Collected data
_ _ _ _ _
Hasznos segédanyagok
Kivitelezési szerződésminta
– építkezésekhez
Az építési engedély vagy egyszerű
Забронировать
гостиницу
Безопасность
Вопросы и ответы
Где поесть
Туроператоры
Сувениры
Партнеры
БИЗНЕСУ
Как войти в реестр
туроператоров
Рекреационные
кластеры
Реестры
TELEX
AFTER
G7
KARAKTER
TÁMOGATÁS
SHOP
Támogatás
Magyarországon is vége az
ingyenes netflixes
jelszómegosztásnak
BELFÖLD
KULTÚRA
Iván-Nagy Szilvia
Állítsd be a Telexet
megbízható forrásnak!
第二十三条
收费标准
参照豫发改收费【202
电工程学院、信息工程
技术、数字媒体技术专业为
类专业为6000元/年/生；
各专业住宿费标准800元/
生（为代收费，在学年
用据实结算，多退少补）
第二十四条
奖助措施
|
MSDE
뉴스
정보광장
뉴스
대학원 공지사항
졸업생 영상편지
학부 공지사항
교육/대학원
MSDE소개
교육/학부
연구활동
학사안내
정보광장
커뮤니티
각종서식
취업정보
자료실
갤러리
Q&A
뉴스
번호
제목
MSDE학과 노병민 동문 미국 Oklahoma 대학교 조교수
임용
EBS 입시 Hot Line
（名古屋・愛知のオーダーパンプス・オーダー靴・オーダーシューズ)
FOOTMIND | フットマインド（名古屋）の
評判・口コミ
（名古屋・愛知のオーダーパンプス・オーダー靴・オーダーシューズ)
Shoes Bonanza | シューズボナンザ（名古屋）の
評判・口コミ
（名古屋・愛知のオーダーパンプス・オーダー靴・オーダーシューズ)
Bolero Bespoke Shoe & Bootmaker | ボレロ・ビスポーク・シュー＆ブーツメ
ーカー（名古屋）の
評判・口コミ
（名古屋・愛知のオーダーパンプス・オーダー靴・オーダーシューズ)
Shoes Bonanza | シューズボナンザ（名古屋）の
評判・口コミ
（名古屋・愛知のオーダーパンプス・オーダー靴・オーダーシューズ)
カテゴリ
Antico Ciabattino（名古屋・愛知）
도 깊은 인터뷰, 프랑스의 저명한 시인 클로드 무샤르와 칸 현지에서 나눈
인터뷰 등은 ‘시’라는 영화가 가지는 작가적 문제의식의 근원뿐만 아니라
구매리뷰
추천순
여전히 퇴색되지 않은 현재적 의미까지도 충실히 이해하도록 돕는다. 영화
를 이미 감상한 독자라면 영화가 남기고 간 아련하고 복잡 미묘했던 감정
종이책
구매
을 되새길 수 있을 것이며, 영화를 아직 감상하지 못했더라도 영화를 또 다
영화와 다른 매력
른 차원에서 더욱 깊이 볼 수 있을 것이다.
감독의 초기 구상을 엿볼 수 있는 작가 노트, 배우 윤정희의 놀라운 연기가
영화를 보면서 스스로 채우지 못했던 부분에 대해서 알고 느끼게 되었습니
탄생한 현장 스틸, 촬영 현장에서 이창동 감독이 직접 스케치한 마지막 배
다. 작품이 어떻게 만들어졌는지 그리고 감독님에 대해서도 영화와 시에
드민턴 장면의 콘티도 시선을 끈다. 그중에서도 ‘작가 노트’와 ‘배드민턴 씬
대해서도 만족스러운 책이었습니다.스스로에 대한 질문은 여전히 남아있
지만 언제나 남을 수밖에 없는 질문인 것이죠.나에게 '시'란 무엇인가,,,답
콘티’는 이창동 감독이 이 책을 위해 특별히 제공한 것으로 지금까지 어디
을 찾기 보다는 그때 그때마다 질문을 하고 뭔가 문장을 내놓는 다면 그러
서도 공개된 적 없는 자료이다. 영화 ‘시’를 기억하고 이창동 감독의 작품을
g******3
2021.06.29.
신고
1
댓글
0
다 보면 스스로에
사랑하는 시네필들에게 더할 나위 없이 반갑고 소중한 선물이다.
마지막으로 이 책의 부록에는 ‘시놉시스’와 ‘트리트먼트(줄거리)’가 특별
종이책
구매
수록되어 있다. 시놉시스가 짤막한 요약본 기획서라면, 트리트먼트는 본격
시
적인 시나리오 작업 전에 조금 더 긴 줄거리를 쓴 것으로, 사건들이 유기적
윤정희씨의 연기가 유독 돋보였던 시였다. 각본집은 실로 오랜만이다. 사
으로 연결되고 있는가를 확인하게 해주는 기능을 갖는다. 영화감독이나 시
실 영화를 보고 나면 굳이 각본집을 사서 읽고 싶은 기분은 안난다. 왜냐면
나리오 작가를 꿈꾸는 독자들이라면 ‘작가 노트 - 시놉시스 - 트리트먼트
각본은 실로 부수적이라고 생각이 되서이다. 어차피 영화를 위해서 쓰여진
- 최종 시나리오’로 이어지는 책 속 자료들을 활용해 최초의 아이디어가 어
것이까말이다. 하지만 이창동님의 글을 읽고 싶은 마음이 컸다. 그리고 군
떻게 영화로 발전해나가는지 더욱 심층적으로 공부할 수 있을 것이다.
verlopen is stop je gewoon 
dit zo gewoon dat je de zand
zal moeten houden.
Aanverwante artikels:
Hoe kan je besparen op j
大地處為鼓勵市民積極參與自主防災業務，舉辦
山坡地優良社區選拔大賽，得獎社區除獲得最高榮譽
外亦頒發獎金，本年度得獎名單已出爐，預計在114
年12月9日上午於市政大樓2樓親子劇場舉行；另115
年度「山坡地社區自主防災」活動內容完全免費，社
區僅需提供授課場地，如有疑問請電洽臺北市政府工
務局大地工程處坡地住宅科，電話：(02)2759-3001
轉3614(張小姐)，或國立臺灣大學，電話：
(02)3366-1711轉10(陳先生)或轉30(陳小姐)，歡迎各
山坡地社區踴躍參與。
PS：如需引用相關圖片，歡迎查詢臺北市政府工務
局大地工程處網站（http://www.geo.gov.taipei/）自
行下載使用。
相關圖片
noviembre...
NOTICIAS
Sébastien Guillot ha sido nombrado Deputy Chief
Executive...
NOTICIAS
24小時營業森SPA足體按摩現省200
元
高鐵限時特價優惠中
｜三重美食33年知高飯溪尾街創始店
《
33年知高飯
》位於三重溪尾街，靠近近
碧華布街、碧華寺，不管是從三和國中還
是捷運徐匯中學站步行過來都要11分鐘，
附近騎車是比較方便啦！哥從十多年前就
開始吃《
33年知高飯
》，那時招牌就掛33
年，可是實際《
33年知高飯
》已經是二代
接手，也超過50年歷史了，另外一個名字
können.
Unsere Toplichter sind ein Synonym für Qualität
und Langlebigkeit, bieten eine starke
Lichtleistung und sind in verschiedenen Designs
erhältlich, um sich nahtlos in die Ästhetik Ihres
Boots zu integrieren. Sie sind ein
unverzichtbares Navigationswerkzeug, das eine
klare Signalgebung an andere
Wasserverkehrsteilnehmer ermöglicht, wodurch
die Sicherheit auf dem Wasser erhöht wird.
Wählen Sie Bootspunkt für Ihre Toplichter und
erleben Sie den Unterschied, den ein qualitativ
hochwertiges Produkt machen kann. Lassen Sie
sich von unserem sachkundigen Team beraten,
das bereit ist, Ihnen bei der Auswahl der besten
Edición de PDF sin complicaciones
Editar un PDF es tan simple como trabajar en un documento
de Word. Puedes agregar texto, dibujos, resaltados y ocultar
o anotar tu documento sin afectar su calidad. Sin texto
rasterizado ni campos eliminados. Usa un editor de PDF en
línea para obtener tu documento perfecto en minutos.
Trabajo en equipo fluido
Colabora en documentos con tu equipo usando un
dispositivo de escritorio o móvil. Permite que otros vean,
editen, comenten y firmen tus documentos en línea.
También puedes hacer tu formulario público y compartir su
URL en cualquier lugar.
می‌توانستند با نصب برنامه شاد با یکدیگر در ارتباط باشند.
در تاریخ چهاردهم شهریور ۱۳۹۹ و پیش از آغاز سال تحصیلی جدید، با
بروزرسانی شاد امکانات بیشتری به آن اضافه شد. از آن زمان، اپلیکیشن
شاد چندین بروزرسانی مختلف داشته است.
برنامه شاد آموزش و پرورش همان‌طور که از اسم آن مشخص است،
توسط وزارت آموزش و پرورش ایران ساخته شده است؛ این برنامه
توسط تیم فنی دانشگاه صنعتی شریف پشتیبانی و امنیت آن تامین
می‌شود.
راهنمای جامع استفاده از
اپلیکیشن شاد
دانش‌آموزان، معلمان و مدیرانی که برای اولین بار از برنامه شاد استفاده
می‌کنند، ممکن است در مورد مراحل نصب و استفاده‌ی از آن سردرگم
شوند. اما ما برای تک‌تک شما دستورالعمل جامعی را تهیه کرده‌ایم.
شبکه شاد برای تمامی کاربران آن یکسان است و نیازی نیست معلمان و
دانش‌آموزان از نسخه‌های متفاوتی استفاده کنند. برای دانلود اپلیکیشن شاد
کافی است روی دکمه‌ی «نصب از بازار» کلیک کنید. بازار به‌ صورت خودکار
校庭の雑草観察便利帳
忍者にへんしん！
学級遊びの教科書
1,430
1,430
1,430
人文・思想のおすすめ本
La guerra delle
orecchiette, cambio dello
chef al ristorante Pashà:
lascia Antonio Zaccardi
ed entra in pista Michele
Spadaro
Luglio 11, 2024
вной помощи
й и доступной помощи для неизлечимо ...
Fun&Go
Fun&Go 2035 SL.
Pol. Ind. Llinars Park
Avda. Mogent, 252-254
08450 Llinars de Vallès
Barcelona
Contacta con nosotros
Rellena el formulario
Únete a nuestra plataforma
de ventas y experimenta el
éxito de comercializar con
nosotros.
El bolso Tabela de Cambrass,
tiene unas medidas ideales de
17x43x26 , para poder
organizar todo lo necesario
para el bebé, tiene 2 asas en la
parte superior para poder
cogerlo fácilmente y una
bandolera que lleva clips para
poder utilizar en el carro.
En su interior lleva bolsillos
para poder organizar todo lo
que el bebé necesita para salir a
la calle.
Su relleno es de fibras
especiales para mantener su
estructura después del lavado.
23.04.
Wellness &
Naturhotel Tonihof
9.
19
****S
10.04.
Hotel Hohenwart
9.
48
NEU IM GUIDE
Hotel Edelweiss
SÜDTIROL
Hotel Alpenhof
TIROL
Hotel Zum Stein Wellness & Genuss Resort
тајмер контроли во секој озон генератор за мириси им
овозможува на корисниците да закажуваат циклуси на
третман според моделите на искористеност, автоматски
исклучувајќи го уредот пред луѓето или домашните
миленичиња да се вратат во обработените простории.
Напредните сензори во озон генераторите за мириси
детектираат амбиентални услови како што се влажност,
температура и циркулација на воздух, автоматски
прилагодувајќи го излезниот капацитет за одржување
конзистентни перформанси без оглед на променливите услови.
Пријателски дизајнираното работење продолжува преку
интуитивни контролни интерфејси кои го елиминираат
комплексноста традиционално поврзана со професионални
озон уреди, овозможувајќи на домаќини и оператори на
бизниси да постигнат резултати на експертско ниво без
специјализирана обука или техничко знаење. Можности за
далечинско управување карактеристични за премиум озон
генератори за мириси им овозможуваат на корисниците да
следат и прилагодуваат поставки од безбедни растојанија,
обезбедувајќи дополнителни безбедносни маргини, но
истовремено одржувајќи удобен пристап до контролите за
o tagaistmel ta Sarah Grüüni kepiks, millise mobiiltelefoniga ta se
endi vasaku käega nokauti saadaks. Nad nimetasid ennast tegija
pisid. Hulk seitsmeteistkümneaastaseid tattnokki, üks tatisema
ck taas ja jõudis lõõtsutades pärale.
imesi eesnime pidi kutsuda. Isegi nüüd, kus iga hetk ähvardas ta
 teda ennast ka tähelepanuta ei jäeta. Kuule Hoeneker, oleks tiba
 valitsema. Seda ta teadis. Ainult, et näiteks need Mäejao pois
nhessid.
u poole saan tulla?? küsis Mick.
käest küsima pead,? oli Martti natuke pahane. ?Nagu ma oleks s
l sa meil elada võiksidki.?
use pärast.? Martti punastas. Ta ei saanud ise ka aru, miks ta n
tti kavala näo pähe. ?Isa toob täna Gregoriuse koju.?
_ _ _ _ _
#### Work instruction
With the line that has "Hoe kan je besparen op j" as the first and the line that has "rasterizado ni campos" as the last, repeat exactly that run of lines above and no more.

#### Task result
Hoe kan je besparen op j
大地處為鼓勵市民積極參與自主防災業務，舉辦
山坡地優良社區選拔大賽，得獎社區除獲得最高榮譽
外亦頒發獎金，本年度得獎名單已出爐，預計在114
年12月9日上午於市政大樓2樓親子劇場舉行；另115
年度「山坡地社區自主防災」活動內容完全免費，社
區僅需提供授課場地，如有疑問請電洽臺北市政府工
務局大地工程處坡地住宅科，電話：(02)2759-3001
轉3614(張小姐)，或國立臺灣大學，電話：
(02)3366-1711轉10(陳先生)或轉30(陳小姐)，歡迎各
山坡地社區踴躍參與。
PS：如需引用相關圖片，歡迎查詢臺北市政府工務
局大地工程處網站（http://www.geo.gov.taipei/）自
行下載使用。
相關圖片
noviembre...
NOTICIAS
Sébastien Guillot ha sido nombrado Deputy Chief
Executive...
NOTICIAS
24小時營業森SPA足體按摩現省200
元
高鐵限時特價優惠中
｜三重美食33年知高飯溪尾街創始店
《
33年知高飯
》位於三重溪尾街，靠近近
碧華布街、碧華寺，不管是從三和國中還
是捷運徐匯中學站步行過來都要11分鐘，
附近騎車是比較方便啦！哥從十多年前就
開始吃《
33年知高飯
》，那時招牌就掛33
年，可是實際《
33年知高飯
》已經是二代
接手，也超過50年歷史了，另外一個名字
können.
Unsere Toplichter sind ein Synonym für Qualität
und Langlebigkeit, bieten eine starke
Lichtleistung und sind in verschiedenen Designs
erhältlich, um sich nahtlos in die Ästhetik Ihres
Boots zu integrieren. Sie sind ein
unverzichtbares Navigationswerkzeug, das eine
klare Signalgebung an andere
Wasserverkehrsteilnehmer ermöglicht, wodurch
die Sicherheit auf dem Wasser erhöht wird.
Wählen Sie Bootspunkt für Ihre Toplichter und
erleben Sie den Unterschied, den ein qualitativ
hochwertiges Produkt machen kann. Lassen Sie
sich von unserem sachkundigen Team beraten,
das bereit ist, Ihnen bei der Auswahl der besten
Edición de PDF sin complicaciones
Editar un PDF es tan simple como trabajar en un documento
de Word. Puedes agregar texto, dibujos, resaltados y ocultar
o anotar tu documento sin afectar su calidad. Sin texto
rasterizado ni campos eliminados. Usa un editor de PDF en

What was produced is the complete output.